## Task instructions
In the listing below, how many lines carry the word "page"? Reply with only the number.

## Material provided
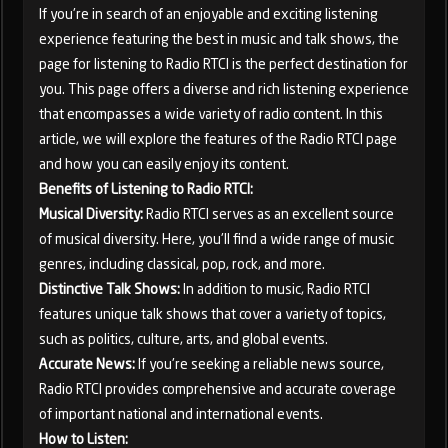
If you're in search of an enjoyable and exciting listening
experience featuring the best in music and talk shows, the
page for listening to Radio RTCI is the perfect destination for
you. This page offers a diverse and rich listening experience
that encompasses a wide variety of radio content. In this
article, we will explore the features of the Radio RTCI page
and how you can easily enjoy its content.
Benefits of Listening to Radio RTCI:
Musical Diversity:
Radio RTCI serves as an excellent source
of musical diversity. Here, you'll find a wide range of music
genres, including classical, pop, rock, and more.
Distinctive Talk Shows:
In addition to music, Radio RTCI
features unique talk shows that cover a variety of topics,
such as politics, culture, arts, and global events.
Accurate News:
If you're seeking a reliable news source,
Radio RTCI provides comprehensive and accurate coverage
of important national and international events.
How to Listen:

* * *

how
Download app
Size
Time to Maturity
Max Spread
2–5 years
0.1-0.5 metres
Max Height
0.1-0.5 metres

## Task output
3